10/10/2014 14:53 BST | Updated 09/12/2014 10:59 GMT

On Thursday 18 September 2014 the people of Scotland were asked to voice our opinions on whether or not our nation should become an independent country. Regardless of the outcome, this day will be marked in history. A matter of great importance to the people was raised, debated, campaigned for and against and ultimately, decided on. While other parts of the world suffer in silence, or wage war about such matters, we were able to make our voices heard in a peaceful, democratic manner.

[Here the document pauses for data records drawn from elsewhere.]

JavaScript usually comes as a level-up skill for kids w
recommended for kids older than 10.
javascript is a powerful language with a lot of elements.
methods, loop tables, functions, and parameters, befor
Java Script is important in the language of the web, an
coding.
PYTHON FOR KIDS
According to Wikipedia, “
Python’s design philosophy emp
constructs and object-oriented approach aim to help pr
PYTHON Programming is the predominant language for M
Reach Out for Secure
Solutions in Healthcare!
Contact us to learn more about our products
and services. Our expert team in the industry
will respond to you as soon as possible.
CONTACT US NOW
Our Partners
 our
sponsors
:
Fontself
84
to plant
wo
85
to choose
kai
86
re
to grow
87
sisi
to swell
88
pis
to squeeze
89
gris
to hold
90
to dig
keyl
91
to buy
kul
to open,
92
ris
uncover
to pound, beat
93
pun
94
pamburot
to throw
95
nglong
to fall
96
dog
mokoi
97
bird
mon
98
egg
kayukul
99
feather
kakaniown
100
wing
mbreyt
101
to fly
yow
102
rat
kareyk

And now the votes have been cast, and we have said no. The majority of the country felt that we were better off remaining as part of the United Kingdom. Understandably, those who voted Yes are disappointed by this outcome. But what disappoints me more is the way that some of them have reacted to this, declaring that it was rigged, that people voted No out of fear, that they now feel ashamed to be Scottish. All of which I find insulting and absurd.

Obviously people will be upset when the outcome is not what they desired, but the decision was taken based on the opinion of the majority; that's just how democracy works. No one should judge other for their opinions, nor make assumptions about how those opinions are formed. Campaigning before a referendum makes sense, as people need to be informed about both sides of the argument. But to persist in doing so after the decision has been made suggests a level of pettiness and bitterness. I've seen people fight and fall out over this matter, which is of course an incredibly important one, but important enough to lose friends over? Hard as it may be, these people need to accept this outcome and learn to respect the opinions of others.

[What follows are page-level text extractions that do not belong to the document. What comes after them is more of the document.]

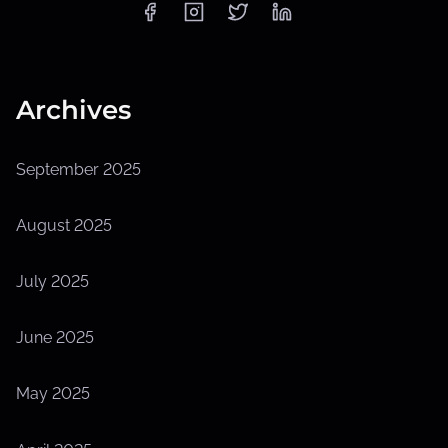
Archives
September 2025
August 2025
July 2025
June 2025
May 2025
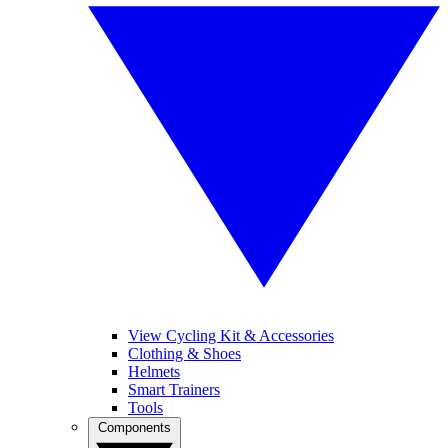
View Cycling Kit & Accessories
Clothing & Shoes
Helmets
Smart Trainers
Tools
Components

As for the declarations concerning our nationality and sense of pride, I think it's clear to the rest of the world that Scotland has a unique culture and heritage that we are fiercely proud of. We have a long and turbulent relationship with England throughout history, and it's true that other countries have a tendency to use Britain and England synonymously, when they are not the same thing, and Scots have long been irritated by such errors. However, choosing to remain united with them is not from lack of pride, but rather a decision taken for sensible and practical reasons. If the Yes and No defenders can reconcile their differences, we can again be a nation proud of who we are, regardless of the Union.

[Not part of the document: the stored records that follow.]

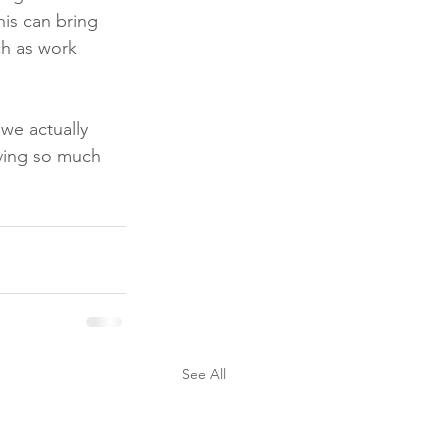
his can bring 
ch as work 
we actually 
aving so much 
See All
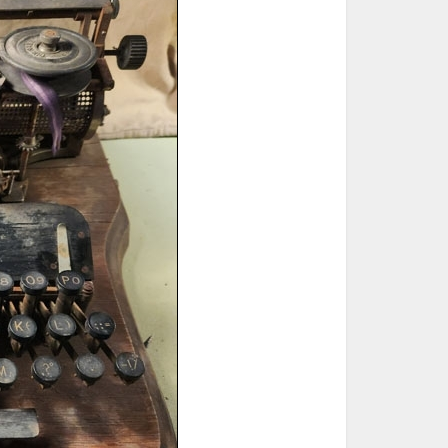
ted Book
Printed Book
Printed Book
Printed Book
Printed Book
Download
PDF Download
PDF Download
PDF Download
PDF Download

Change will have to come though. The referendum had a staggeringly high turn-out, and for years in advance people were discussing and defending sides in the debate. Also, while the No vote was in the majority, almost half the country said Yes. These are all reflections on how important this issue is to the country, and how many of us are crying for change of some kind. Many who voted No believe the United Kingdom is a better option than independence, but not that things are perfect as they are. It is still unclear as to what exactly needs to be done and what will come next, but it's clear that the country doesn't wish to go on exactly as we have.

Through this referendum the voices of the Scots were heard, and they need to continue to be heard just as loudly in future. The people who are still hung-up on the result need to be mature and respectful and move on from it; but that doesn't mean that they shouldn't continue to fight for change in other ways.